Entre sol e nuvens de Brasília
Brasília, 24 de maio de 2017.
Sol entre nuvens. De chumbo. Me mandaram vir de tênis, porque a caminhada do Mané Garrincha até a esplanada dos Ministérios levaria uns bons 2 ou 3 km, sob o sol seco da cidade-sonho de Kubitschek. Eu confesso que viria até de pantufas, se isso me fizesse sentir mais confortável. Mas não foi assim. Não era pra ser.
Subi ao 11.o andar do hotel em que me hospedei pra deixar a mala e tive a real dimensão da massa multicolorida que vinha marchando atrás de mim. Fiz de lá de cima as primeiras fotos do #ocupabrasilia. Não intuía àquele momento que seriam as únicas. Desci ainda a tempo de pegar o fluxo com a galera da Andes. Eram 10 pras duas da tarde. Sol entre nuvens. Coração na boca.
Segui mais observando do que marchando. Sim, eu estava no coração do Brasil e não sabia se andava pela rua ou na calçada (minha grande questão existencial desde as procissões da semana santa, na minha pequena Cantagalo). A marcha foi se avolumando, passou pela ponte da rodoviária e seguiu. Para onde, meu deus, para onde. Vez por outra, uma parelha de PMs de moto cruzava as esquinas, alinhando a turba. Eles vinham de braços abertos, com seus capacetes que não nos deixavam divisar seus rostos, mas a gente sabia que eles riam. Riam de nós? Riam de que, meu deus pequenino?...
Dali em diante, o sol entre nuvens no céu de chumbo parou de sorrir. Antes mesmo que a marcha (pelo menos a da sessão em que eu estava) apontasse na esplanada, começamos a sentir no ar o revés. Barulho de bombas, gás, tiros de bala de borracha. Éramos mulheres, trabalhadores, velhos, crianças (algumas poucas), jovens estudantes (muitos, muitos). Gente, muita gente. Havia cores, havia o vermelho, havia o amarelo, havia camisetas brancas de todas as cores e pleitos. E havia o chumbo do céu e o chumbo das ferraduras dos cavalos da cavalaria da PM. Que cavalos? Eles eram muitos cavalos.
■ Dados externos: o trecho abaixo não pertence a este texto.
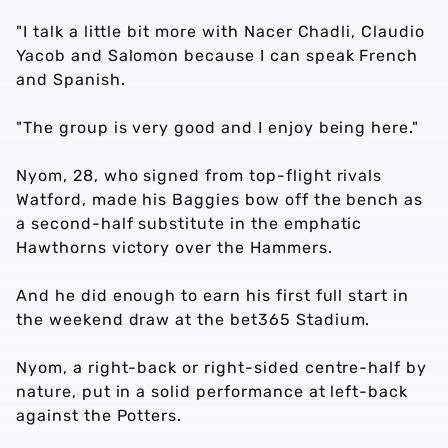
"I talk a little bit more with Nacer Chadli, Claudio
Yacob and Salomon because I can speak French
and Spanish.
"The group is very good and I enjoy being here."
Nyom, 28, who signed from top-flight rivals
Watford, made his Baggies bow off the bench as
a second-half substitute in the emphatic
Hawthorns victory over the Hammers.
And he did enough to earn his first full start in
the weekend draw at the bet365 Stadium.
Nyom, a right-back or right-sided centre-half by
nature, put in a solid performance at left-back
against the Potters.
E arremeteram contra as cores, as mulheres, os trabalhadores, os velhos, as crianças e os jovens.
Minha mão formigou. Paralisou. Não consegui mais fotografar. Tive muito medo. Tentei recuar. Não sei se foram as motos em parelhas ou o casco dos cavalos que vinham, e não estavam longe. Foram nos espremendo, nos diminuindo. A sensação de secura na boca, a sensação de falta de espaço, a sensação de impotência imensamente espaçosa. Companheiros voltavam do front com olhos vermelhos e pó branco no rosto, à maneira dos clowns, e nos davam conta de que a polícia usava, sim, armas letais. Falavam também dos filhos da puta infiltrados que começaram a virar banheiros químicos e queimar tudo. Ouvíamos apelos dos carros de som: “Polícia, não ataque o povo!” Tinha muita gente pobre. Tinha muito povo, não só funcionário público de carreira. Tinha muita gente chão. O sol entre nuvens e o chumbo contra o chão.
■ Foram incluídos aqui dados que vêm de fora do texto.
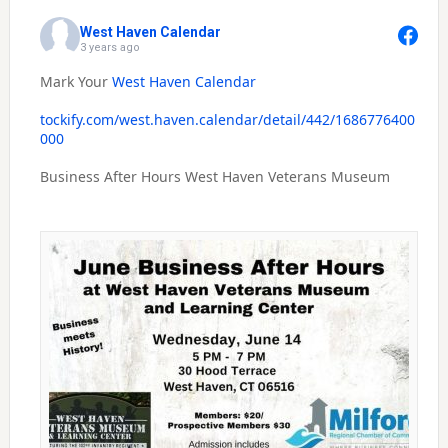
West Haven Calendar
3 years ago
Mark Your
West Haven Calendar
tockify.com/west.haven.calendar/detail/442/1686776400
000
Business After Hours West Haven Veterans Museum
O ato terminou mais cedo do que o previsto. Mas era um espanto para mim ver a cabeça erguida daquela gente muito gente. Voltamos ao ponto de partida, caminhando ao contrário, já sem fumaça e sem patada de cavalos. E eu vi que havia um sentido nesse caminhar ao contrário. Caminhar contra o cerco. O gingado, o drible do Mané. O sol, lá pras 16h, saiu de dentro das nuvens e brilhou, sem ingenuidade. Os que voltavam estavam ainda coloridos. Os olhos eram coloridos, mais do que as camisetas.